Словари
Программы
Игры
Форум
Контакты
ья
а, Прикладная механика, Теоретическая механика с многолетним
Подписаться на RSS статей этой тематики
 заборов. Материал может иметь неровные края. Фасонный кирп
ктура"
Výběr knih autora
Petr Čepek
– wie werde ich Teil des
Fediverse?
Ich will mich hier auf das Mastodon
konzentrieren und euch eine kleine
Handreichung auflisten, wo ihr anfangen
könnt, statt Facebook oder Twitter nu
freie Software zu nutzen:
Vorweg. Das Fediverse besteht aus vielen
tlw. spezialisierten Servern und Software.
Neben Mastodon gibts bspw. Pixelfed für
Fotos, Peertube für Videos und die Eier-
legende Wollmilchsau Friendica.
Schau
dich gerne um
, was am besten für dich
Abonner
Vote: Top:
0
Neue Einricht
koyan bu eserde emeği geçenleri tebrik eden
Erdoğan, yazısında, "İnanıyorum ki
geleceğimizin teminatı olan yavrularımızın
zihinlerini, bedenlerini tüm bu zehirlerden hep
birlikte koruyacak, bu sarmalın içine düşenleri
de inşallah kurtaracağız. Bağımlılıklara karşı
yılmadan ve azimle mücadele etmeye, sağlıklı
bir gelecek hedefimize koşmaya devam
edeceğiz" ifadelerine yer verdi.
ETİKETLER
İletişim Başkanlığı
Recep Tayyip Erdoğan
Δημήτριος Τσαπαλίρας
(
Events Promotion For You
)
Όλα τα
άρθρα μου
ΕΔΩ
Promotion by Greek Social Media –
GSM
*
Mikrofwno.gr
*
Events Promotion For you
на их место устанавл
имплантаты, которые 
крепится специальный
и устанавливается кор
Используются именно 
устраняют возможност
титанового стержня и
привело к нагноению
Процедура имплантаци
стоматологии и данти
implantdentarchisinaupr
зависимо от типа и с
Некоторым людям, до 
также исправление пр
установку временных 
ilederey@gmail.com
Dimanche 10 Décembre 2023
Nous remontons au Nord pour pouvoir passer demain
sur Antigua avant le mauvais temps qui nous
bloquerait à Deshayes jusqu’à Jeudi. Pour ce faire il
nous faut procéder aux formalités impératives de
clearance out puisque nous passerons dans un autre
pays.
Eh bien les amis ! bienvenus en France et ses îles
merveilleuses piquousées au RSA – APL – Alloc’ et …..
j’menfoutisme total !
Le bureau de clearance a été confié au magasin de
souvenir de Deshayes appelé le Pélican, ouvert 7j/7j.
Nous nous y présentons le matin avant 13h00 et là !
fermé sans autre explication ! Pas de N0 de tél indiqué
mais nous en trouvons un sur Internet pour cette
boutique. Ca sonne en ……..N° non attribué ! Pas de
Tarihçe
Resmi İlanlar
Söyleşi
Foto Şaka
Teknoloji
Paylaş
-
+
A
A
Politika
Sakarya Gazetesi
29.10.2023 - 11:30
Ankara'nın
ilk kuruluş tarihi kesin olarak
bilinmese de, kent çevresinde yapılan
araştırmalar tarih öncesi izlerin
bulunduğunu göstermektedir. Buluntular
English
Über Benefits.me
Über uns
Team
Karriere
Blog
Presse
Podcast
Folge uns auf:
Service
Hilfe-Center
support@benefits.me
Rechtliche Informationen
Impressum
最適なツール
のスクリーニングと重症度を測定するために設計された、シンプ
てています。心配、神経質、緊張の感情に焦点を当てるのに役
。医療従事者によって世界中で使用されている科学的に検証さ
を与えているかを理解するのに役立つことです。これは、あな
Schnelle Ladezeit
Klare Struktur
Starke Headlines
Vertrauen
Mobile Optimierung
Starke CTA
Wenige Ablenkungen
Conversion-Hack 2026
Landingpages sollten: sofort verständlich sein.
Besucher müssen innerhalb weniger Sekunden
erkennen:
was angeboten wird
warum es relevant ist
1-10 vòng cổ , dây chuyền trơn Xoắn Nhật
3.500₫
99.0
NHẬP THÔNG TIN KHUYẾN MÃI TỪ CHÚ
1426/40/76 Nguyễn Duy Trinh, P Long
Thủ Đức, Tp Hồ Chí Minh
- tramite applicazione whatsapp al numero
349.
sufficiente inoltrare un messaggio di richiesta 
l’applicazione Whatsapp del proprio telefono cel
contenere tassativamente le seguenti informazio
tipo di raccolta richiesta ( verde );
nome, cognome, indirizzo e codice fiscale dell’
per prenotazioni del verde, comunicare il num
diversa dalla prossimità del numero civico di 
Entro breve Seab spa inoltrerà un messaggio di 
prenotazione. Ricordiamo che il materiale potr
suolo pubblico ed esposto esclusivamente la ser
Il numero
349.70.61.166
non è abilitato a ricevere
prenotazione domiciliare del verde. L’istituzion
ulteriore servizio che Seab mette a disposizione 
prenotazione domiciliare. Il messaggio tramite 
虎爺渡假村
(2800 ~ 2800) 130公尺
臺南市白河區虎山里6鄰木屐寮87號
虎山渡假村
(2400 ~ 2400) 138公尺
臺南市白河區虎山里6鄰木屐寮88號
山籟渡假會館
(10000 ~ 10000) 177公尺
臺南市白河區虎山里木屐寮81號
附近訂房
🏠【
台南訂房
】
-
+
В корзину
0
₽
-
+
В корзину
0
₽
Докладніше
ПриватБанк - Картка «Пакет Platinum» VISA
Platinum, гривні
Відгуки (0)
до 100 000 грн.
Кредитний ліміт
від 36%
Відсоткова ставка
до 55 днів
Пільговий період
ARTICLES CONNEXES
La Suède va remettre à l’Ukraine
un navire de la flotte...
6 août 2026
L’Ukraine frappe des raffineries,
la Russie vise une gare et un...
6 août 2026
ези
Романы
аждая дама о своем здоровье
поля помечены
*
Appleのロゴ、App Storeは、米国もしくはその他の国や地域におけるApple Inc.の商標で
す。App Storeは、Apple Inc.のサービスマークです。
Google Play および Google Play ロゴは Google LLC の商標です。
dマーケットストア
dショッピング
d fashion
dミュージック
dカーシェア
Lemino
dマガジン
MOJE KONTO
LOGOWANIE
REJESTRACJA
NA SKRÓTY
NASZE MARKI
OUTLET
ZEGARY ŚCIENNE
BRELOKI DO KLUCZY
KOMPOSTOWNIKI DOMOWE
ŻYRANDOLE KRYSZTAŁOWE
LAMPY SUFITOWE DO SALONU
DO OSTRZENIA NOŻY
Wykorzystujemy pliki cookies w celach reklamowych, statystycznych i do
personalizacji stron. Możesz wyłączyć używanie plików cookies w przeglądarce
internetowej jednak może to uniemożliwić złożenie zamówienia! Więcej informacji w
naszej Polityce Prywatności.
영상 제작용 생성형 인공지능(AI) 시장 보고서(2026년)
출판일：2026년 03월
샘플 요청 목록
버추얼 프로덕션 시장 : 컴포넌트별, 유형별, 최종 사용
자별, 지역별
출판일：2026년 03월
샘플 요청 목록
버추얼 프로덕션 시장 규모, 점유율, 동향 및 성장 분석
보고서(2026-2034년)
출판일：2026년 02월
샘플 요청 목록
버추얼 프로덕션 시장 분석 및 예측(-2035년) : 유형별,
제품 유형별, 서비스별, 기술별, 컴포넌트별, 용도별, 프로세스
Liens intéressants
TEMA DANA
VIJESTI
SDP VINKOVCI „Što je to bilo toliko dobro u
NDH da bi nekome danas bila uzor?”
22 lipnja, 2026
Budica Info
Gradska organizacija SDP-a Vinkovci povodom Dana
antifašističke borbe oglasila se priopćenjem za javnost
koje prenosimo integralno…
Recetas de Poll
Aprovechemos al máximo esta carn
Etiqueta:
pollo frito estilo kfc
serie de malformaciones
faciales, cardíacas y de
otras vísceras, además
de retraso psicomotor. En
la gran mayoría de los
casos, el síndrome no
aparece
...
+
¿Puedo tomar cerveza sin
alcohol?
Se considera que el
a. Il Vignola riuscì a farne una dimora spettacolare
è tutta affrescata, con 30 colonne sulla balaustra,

Assignment —
Considering only the material above, set down every line from the one with "tlw. spezialisierten Servern und Software." to the one with "İletişim Başkanlığı", inclusive, exactly as written.

Final answer —
tlw. spezialisierten Servern und Software.
Neben Mastodon gibts bspw. Pixelfed für
Fotos, Peertube für Videos und die Eier-
legende Wollmilchsau Friendica.
Schau
dich gerne um
, was am besten für dich
Abonner
Vote: Top:
0
Neue Einricht
koyan bu eserde emeği geçenleri tebrik eden
Erdoğan, yazısında, "İnanıyorum ki
geleceğimizin teminatı olan yavrularımızın
zihinlerini, bedenlerini tüm bu zehirlerden hep
birlikte koruyacak, bu sarmalın içine düşenleri
de inşallah kurtaracağız. Bağımlılıklara karşı
yılmadan ve azimle mücadele etmeye, sağlıklı
bir gelecek hedefimize koşmaya devam
edeceğiz" ifadelerine yer verdi.
ETİKETLER
İletişim Başkanlığı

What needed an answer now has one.